%%
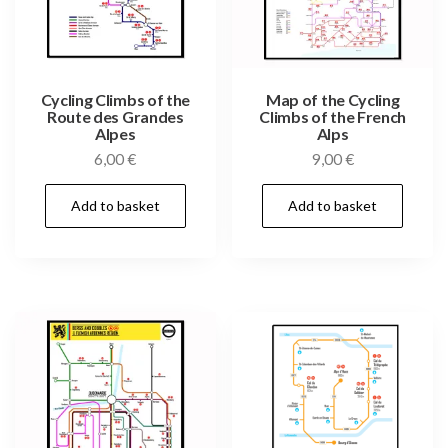
Cycling Climbs of the
Map of the Cycling
Route des Grandes
Climbs of the French
Alpes
Alps
6,00
€
9,00
€
Add to basket
Add to basket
%%
▸ **Exercise**: Without the pictures, write out every line above exactly as it appears.

▸ **Solution to the exercise**:
Cycling Climbs of the
Map of the Cycling
Route des Grandes
Climbs of the French
Alpes
Alps
6,00
€
9,00
€
Add to basket
Add to basket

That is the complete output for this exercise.